Methodology
The framework these essays use is called Two Approaches. It treats a film as a story about a protagonist who tries one approach to a problem, hits a midpoint, and either revises the approach or doesn't. The framework's job is to make that arc legible at the level of specific scenes — not three acts but ten rivets, plus a quadrant assignment that locates the film in a small typology of outcomes. The rivets are the structure; the rest is decoration.
The rivets
Ten structural pivots, in order, partition the film:
Equilibrium — the protagonist's stable starting state, including the trait or limitation the film will eventually test. Inciting Incident — the bounded scene that introduces the problem. Resistance — the protagonist's first refusal, hesitation, or attempt to handle the problem with their existing tools. Commitment — the bounded scene where the protagonist takes on the problem, irreversibly. Rising Action — the stretch where the initial approach is being applied with apparent success.

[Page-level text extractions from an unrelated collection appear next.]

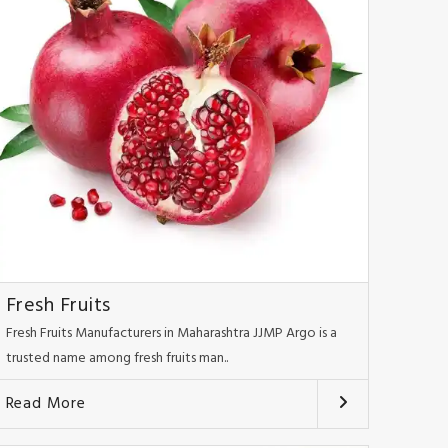
Fresh Fruits
Fresh Fruits Manufacturers in Maharashtra JJMP Argo is a
trusted name among fresh fruits man..
Read More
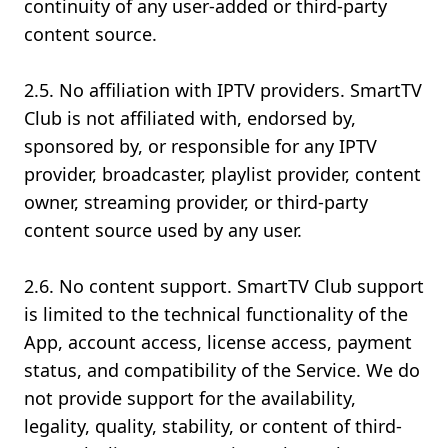
continuity of any user-added or third-party
content source.
2.5. No affiliation with IPTV providers. SmartTV
Club is not affiliated with, endorsed by,
sponsored by, or responsible for any IPTV
provider, broadcaster, playlist provider, content
owner, streaming provider, or third-party
content source used by any user.
2.6. No content support. SmartTV Club support
is limited to the technical functionality of the
App, account access, license access, payment
status, and compatibility of the Service. We do
not provide support for the availability,
legality, quality, stability, or content of third-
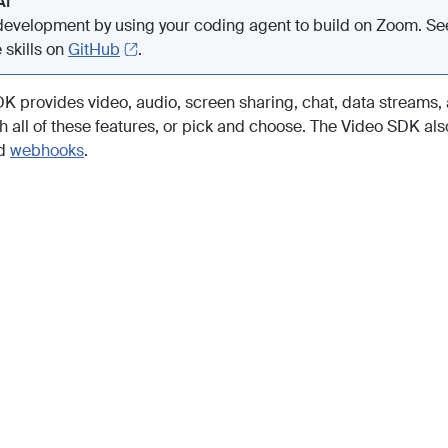
AI
evelopment by using your coding agent to build on Zoom. S
 skills on
GitHub
.
K provides video, audio, screen sharing, chat, data streams, 
h all of these features, or pick and choose. The Video SDK also
d
webhooks
.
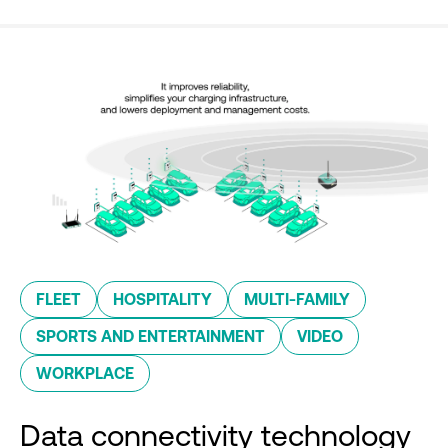
FLEET
HOSPITALITY
MULTI-FAMILY
SPORTS AND ENTERTAINMENT
VIDEO
WORKPLACE
Data connectivity technology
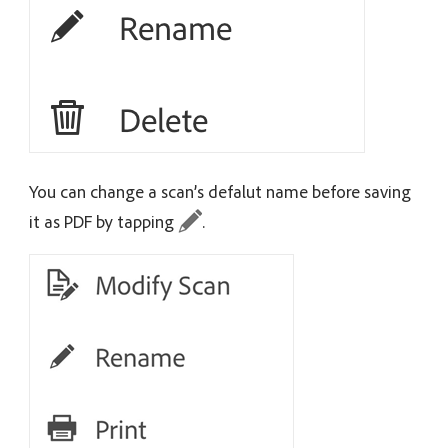
You can change a scan’s defalut name before saving
it as PDF by tapping
.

Midpoint — the bounded scene where the initial approach is revealed as insufficient, or where new information forces a revision. Falling Action — the stretch where the revised approach is being applied, often with mounting stakes. Climax — the bounded test of the revised approach, the scene that answers whether it works. Wind-Down — the falling pressure after the test. New Equilibrium — the stable state the protagonist arrives at, which may or may not match what they were aiming for.
Each rivet is a single scene or short intercut sequence, not a stretch of the film. The Climax is the test, not the decision to face the test. The Midpoint is the revelation, not the scene that follows from it.
The quadrants
Two questions about every film, asked at the level of the protagonist's initial approach:
Were better tools available? Could the protagonist, in principle, have done this with skills, allies, or resources they didn't initially deploy? Was the initial approach sufficient? If they had stuck with it without revision, would the film have ended in success?

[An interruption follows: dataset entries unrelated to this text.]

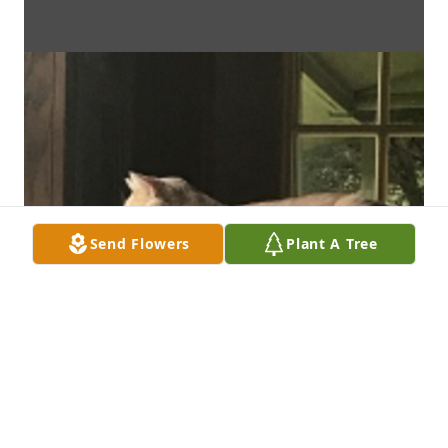
Send Flowers
Plant A Tree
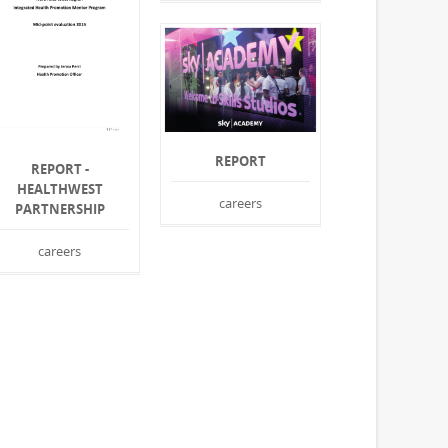
REPORT
REPORT -
HEALTHWEST
careers
PARTNERSHIP
careers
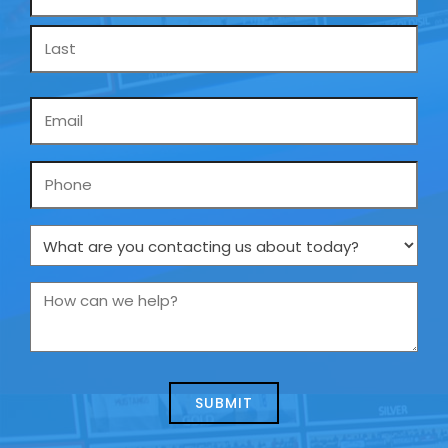
*
Email
*
Phone
What
are
you
How
contacting
can
us
we
about
help?
today?
*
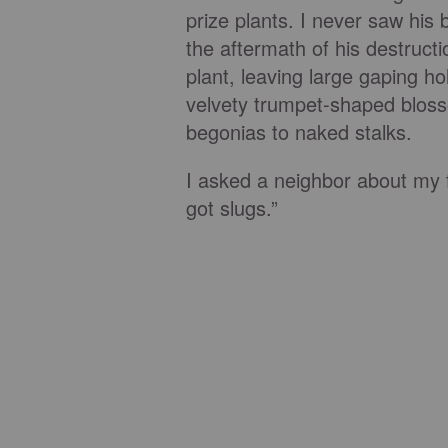
prize plants. I never saw his
the aftermath of his destructi
plant, leaving large gaping ho
velvety trumpet-shaped blos
begonias to naked stalks.
I asked a neighbor about my 
got slugs.”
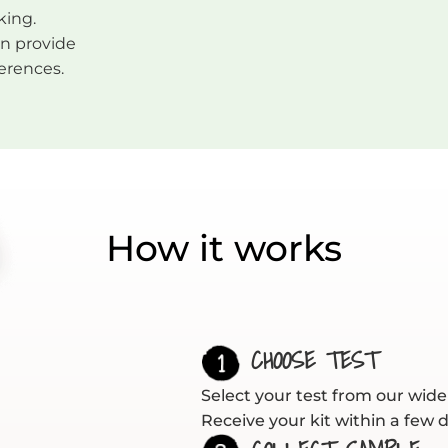
king.
an provide
ferences.
How it works
CHOOSE TEST
Select your test from our wide 
Receive your kit within a few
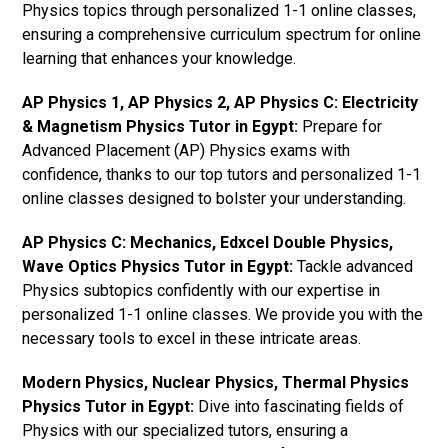
Physics topics through personalized 1-1 online classes,
ensuring a comprehensive curriculum spectrum for online
learning that enhances your knowledge.
AP Physics 1, AP Physics 2, AP Physics C: Electricity
& Magnetism Physics Tutor in Egypt:
Prepare for
Advanced Placement (AP) Physics exams with
confidence, thanks to our top tutors and personalized 1-1
online classes designed to bolster your understanding.
AP Physics C: Mechanics, Edxcel Double Physics,
Wave Optics Physics Tutor in Egypt:
Tackle advanced
Physics subtopics confidently with our expertise in
personalized 1-1 online classes. We provide you with the
necessary tools to excel in these intricate areas.
Modern Physics, Nuclear Physics, Thermal Physics
Physics Tutor in Egypt:
Dive into fascinating fields of
Physics with our specialized tutors, ensuring a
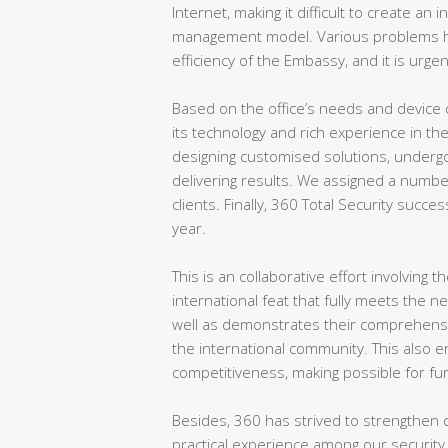
Internet, making it difficult to create an
management model. Various problems ha
efficiency of the Embassy, and it is urgen
Based on the office’s needs and device 
its technology and rich experience in th
designing customised solutions, undergo
delivering results. We assigned a numbe
clients. Finally, 360 Total Security succes
year.
This is an collaborative effort involving
international feat that fully meets the n
well as demonstrates their comprehensive
the international community. This also 
competitiveness, making possible for fu
Besides, 360 has strived to strengthen c
practical experience among our security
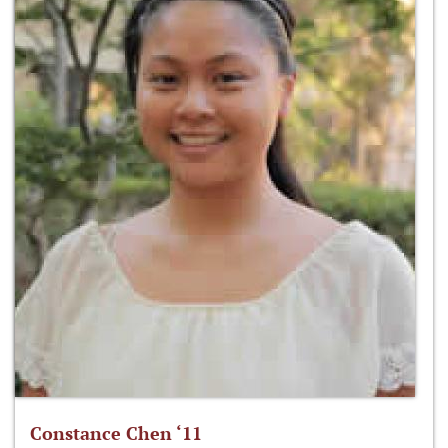
Constance Chen ‘11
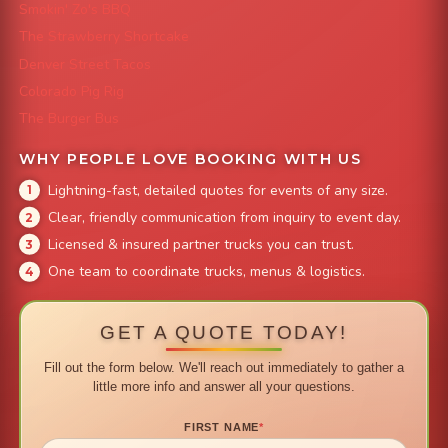
Smokin' Zo's BBQ
The Strawberry Shortcake
Denver Street Tacos
Colorado Pig Rig
The Burger Bus
WHY PEOPLE LOVE BOOKING WITH US
Lightning-fast, detailed quotes for events of any size.
Clear, friendly communication from inquiry to event day.
Licensed & insured partner trucks you can trust.
One team to coordinate trucks, menus & logistics.
GET A QUOTE TODAY!
Fill out the form below. We'll reach out immediately to gather a
little more info and answer all your questions.
FIRST NAME
*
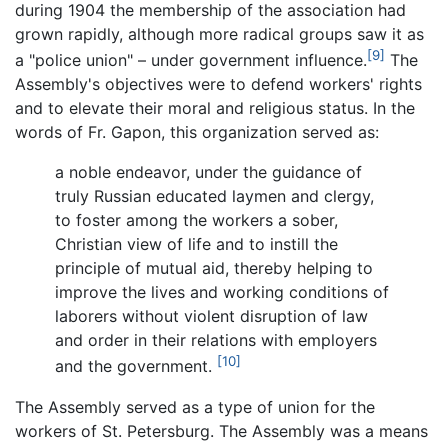
during 1904 the membership of the association had
grown rapidly, although more radical groups saw it as
[9]
a "police union" – under government influence.
The
Assembly's objectives were to defend workers' rights
and to elevate their moral and religious status. In the
words of Fr. Gapon, this organization served as:
a noble endeavor, under the guidance of
truly Russian educated laymen and clergy,
to foster among the workers a sober,
Christian view of life and to instill the
principle of mutual aid, thereby helping to
improve the lives and working conditions of
laborers without violent disruption of law
and order in their relations with employers
[10]
and the government.
The Assembly served as a type of union for the
workers of St. Petersburg. The Assembly was a means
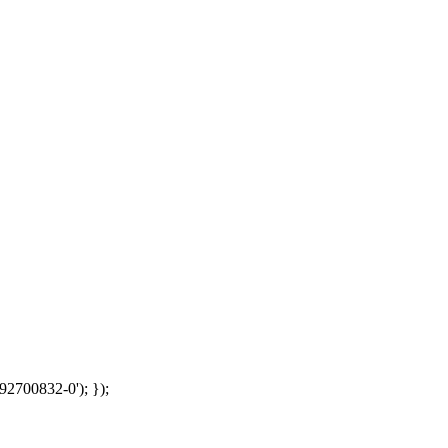
92700832-0'); });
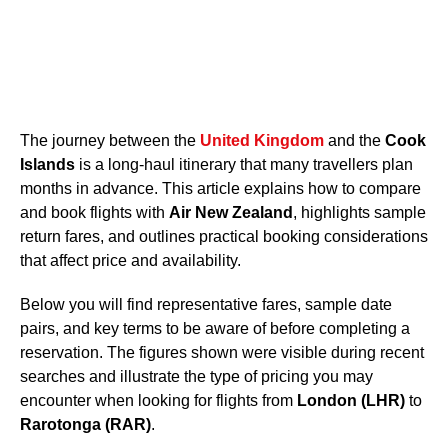
The journey between the
United Kingdom
and the
Cook
Islands
is a long-haul itinerary that many travellers plan
months in advance. This article explains how to compare
and book flights with
Air New Zealand
, highlights sample
return fares, and outlines practical booking considerations
that affect price and availability.
Below you will find representative fares, sample date
pairs, and key terms to be aware of before completing a
reservation. The figures shown were visible during recent
searches and illustrate the type of pricing you may
encounter when looking for flights from
London (LHR)
to
Rarotonga (RAR)
.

The crossing of those two axes gives four quadrants. Better tools, sufficient is the classical comedy or redemption arc — the protagonist had what they needed, found it, and the story is the finding. Better tools, insufficient is the tragedy of unused capacity — the protagonist had the means and didn't reach for it, or reached too late. No better tools, sufficient is the hero story — the protagonist did the best anyone could have done, and it was enough. No better tools, insufficient is the true tragedy — the protagonist did everything available, and the world wasn't built for them to win.
The quadrant is named in the first paragraph of every essay. It's not a label; it's a claim about what kind of story the film is.
Values, strategy, tactics
Below the rivets, the framework distinguishes three levels of revision the protagonist might make at the midpoint:
Tactics change when the protagonist tries a different specific maneuver while pursuing the same plan. Strategy changes when they abandon the plan for a different plan toward the same goal. Values change when they reach the goal itself and reject it — when the midpoint reveals not a flawed approach but a flawed objective.

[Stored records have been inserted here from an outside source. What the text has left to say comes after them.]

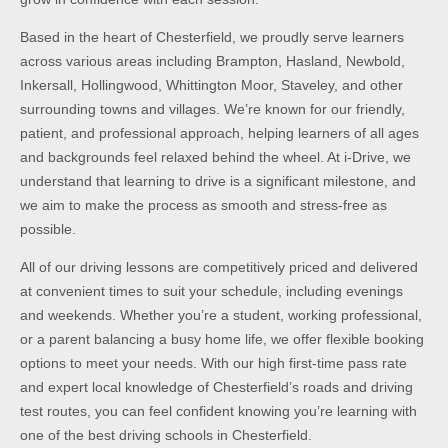
Based in the heart of Chesterfield, we proudly serve learners
across various areas including Brampton, Hasland, Newbold,
Inkersall, Hollingwood, Whittington Moor, Staveley, and other
surrounding towns and villages. We’re known for our friendly,
patient, and professional approach, helping learners of all ages
and backgrounds feel relaxed behind the wheel. At i-Drive, we
understand that learning to drive is a significant milestone, and
we aim to make the process as smooth and stress-free as
possible.
All of our driving lessons are competitively priced and delivered
at convenient times to suit your schedule, including evenings
and weekends. Whether you’re a student, working professional,
or a parent balancing a busy home life, we offer flexible booking
options to meet your needs. With our high first-time pass rate
and expert local knowledge of Chesterfield’s roads and driving
test routes, you can feel confident knowing you’re learning with
one of the best driving schools in Chesterfield.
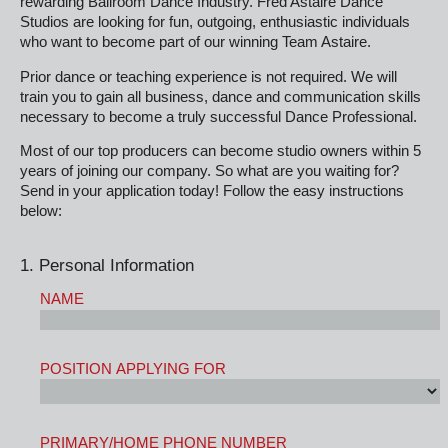
rewarding Ballroom Dance Industry. Fred Astaire Dance
Studios are looking for fun, outgoing, enthusiastic individuals
who want to become part of our winning Team Astaire.
Prior dance or teaching experience is not required. We will
train you to gain all business, dance and communication skills
necessary to become a truly successful Dance Professional.
Most of our top producers can become studio owners within 5
years of joining our company. So what are you waiting for?
Send in your application today! Follow the easy instructions
below:
1. Personal Information
NAME
POSITION APPLYING FOR
PRIMARY/HOME PHONE NUMBER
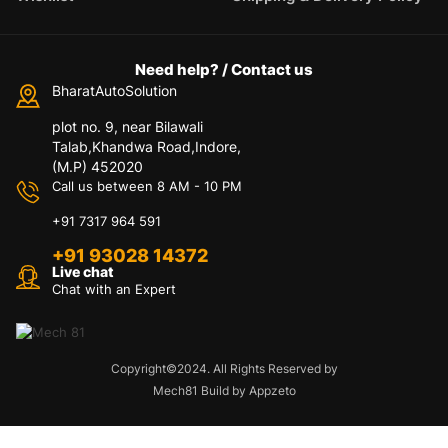
Need help? / Contact us
BharatAutoSolution
plot no. 9, near Bilawali
Talab,Khandwa Road,Indore,
(M.P) 452020
Call us between 8 AM - 10 PM
+91 7317 964 591
+91 93028 14372
Live chat
Chat with an Expert
Copyright©2024. All Rights Reserved by
Mech81 Build by Appzeto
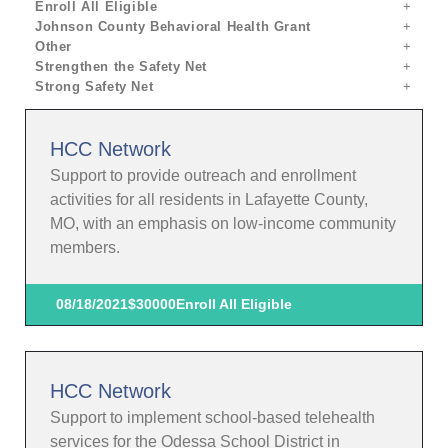
Enroll All Eligible
Johnson County Behavioral Health Grant
Other
Strengthen the Safety Net
Strong Safety Net
HCC Network
Support to provide outreach and enrollment
activities for all residents in Lafayette County,
MO, with an emphasis on low-income community
members.
08/18/2021
$30000
Enroll All Eligible
HCC Network
Support to implement school-based telehealth
services for the Odessa School District in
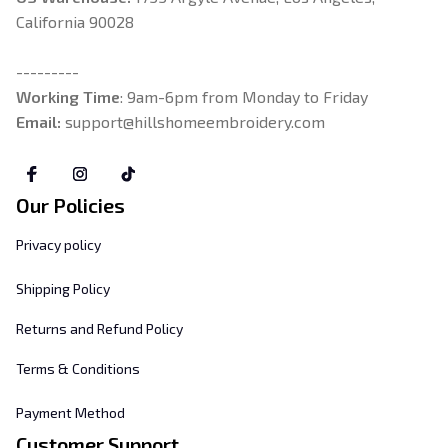
California 90028
---------
Working Time
: 9am-6pm from Monday to Friday
Email: 
support@hillshomeembroidery.com
Our Policies
Privacy policy
Shipping Policy
Returns and Refund Policy
Terms & Conditions
Payment Method
Customer Support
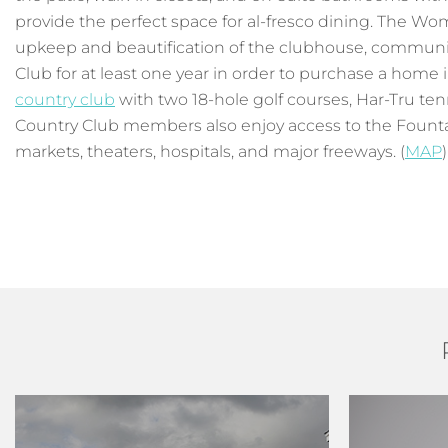
provide the perfect space for al-fresco dining. The Wo
upkeep and beautification of the clubhouse, communit
Club for at least one year in order to purchase a home
country club
with two 18-hole golf courses, Har-Tru tenn
Country Club members also enjoy access to the Fount
markets, theaters, hospitals, and major freeways. (
MAP
)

Most films revise at one of the three levels. The interesting cases revise at one level while pretending to revise at another. A film that looks like a values story but is really a strategy story tells you something about the genre it's in; a film that looks like a tactics story but is really a values story is usually the most interesting one in its decade.
Verification
Every beat in every essay's underlying breakdown is verified against the film's subtitle file as ground truth. The screenplay is consulted as a secondary source — useful for intent, untrustworthy for what's actually on screen. Discrepancies between screenplay and finished film are noted, not smoothed over. Quotes are checked against their alleged sources. Claims that can't be verified are flagged in place rather than removed; a flagged uncertainty is more useful than a confident fiction.
What this is not
It is not three-act structure with new vocabulary. It is not Save the Cat. It is not Yorke's five-act variant or Snyder's beat sheet. Those frameworks are useful for screenwriters; this one is built for readers, and it's specifically designed to make visible the films those frameworks struggle with — films whose midpoints are buried, whose climaxes precede their windups, whose protagonists revise at a level the standard frameworks don't have a name for.
The full framework lives at the wiki, in two-paths-framework.md. The essays here are what happens when it gets pointed at specific films.